Pour décrypter le fonctionnement du cadre des Nations Unies, il convient de revenir au socle juridique : l’article 2 de la Charte prohibe la violence sauf légitime défense ou décision collégiale du Conseil de sécurité. Mais la réussite de ce mécanisme dépend tout autant de la volonté des grandes puissances de coopérer et de dépasser leurs oppositions.
La Commission Internationale de l’Intervention et de la Souveraineté des États (CIISE) a renouvelé la manière d’aborder la responsabilité de protéger.
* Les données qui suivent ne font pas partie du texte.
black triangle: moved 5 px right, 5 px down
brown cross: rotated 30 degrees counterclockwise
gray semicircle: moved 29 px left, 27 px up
Le rapport Evans-Sahnoun, entre autres, a mis en lumière les dilemmes entourant le droit d’ingérence alors que les crises humanitaires et les crimes de masse se multipliaient.
Pour ceux qui souhaitent explorer plus avant les différents ressorts et débats autour de la sécurité collective, plusieurs pistes se dégagent :
- La lecture des textes fondateurs de l’ONU et des réformes du maintien de la paix permet de mieux cerner les marges de manœuvre institutionnelles.
- Les études menées par le CICR sur la protection des populations civiles enrichissent la compréhension des enjeux de terrain.
- Les rapports annuels du HCR dessinent aussi la carte des menaces contemporaines pesant sur réfugiés et personnes déplacées, au croisement du droit international et de l’action humanitaire.
Mais la réflexion ne s’arrête ni aux manuels ni aux circulaires onusiennes : colloques universitaires, tribunes d’experts et débats publics alimentent en continu la dynamique, dans une construction patiente et conflictuelle. La sécurité collective se gagne chaque jour, à la croisée de l’engagement, de l’arbitrage et du courage politique. À la prochaine déflagration, c’est à nouveau ce système qui devra être jugé à l’aune de ses réponses, ou de ses silences.